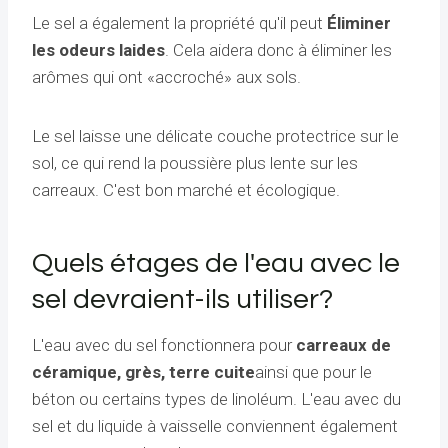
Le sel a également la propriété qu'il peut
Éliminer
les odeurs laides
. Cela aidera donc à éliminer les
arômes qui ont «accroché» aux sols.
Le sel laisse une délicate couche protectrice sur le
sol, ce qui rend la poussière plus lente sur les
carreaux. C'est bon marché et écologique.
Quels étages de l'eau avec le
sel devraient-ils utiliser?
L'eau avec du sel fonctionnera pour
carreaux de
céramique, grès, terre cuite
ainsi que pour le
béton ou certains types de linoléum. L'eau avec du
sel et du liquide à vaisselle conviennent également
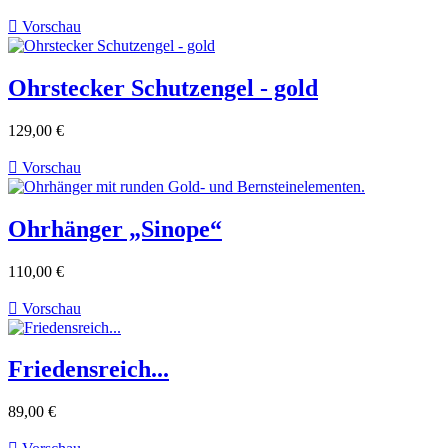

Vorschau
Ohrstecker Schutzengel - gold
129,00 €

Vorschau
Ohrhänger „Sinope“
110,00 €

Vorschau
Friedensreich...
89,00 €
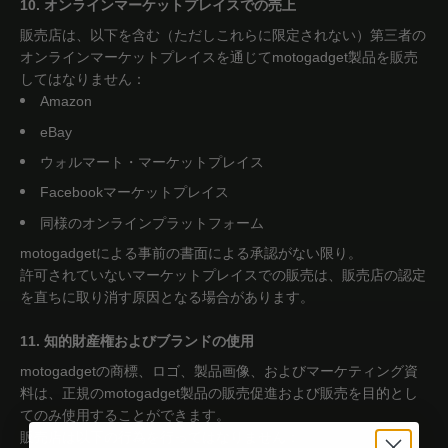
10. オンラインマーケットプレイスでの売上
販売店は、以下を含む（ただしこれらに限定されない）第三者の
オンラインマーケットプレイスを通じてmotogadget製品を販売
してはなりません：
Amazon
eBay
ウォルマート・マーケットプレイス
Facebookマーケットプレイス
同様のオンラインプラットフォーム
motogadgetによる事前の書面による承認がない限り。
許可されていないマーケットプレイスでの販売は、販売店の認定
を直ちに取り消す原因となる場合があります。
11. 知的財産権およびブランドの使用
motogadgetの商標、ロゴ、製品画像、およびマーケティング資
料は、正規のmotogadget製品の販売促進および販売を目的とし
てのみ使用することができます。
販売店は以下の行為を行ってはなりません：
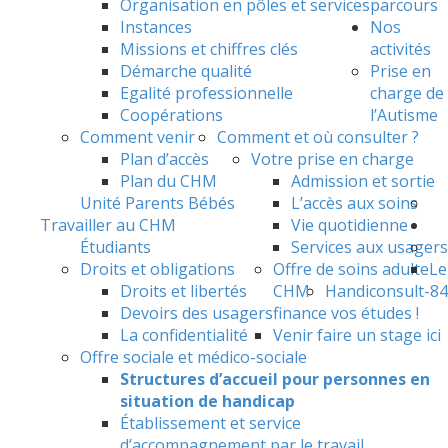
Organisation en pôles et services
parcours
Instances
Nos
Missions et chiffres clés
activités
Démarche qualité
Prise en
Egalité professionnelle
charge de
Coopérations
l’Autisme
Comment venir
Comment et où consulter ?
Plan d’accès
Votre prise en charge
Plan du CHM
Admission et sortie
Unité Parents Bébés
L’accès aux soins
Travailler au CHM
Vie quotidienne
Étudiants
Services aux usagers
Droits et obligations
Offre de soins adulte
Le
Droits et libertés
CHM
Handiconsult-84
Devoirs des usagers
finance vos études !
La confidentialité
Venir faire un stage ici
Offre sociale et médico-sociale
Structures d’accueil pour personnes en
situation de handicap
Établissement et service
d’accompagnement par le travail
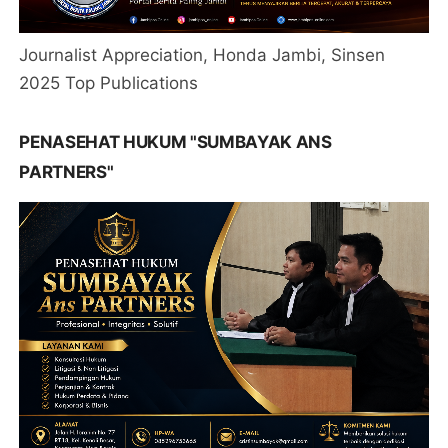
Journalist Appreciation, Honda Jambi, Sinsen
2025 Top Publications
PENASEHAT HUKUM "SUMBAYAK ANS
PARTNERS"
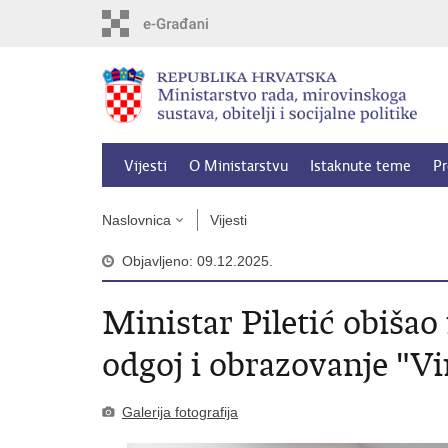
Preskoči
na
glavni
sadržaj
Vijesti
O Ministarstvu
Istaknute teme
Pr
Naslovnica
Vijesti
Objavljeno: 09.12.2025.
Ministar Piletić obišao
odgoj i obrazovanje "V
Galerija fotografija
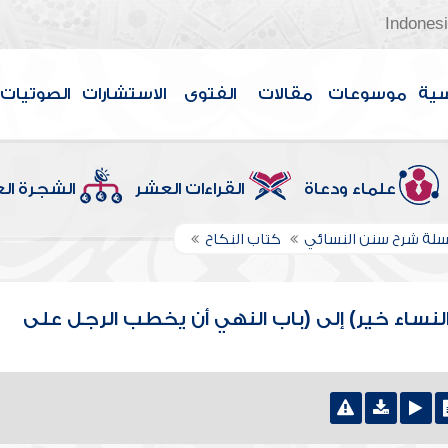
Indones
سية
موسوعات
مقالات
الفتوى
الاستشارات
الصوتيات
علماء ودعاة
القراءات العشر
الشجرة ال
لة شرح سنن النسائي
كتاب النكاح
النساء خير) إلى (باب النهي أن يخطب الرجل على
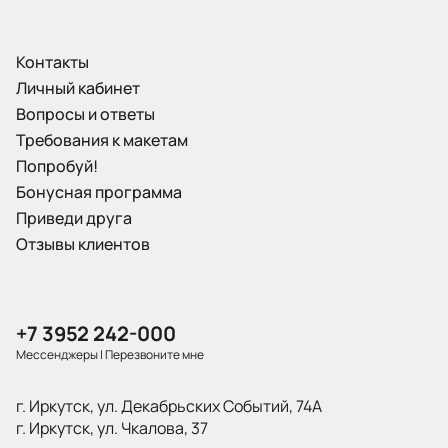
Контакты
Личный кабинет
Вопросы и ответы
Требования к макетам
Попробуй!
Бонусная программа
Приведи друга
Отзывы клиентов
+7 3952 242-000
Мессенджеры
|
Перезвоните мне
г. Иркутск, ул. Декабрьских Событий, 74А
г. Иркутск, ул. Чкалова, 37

◇ ◇ ◇

[What you should do]:
How many lines in the entries above include the string "soins"? Please answer with that number and nothing more.

[Solution to this exercise]:
2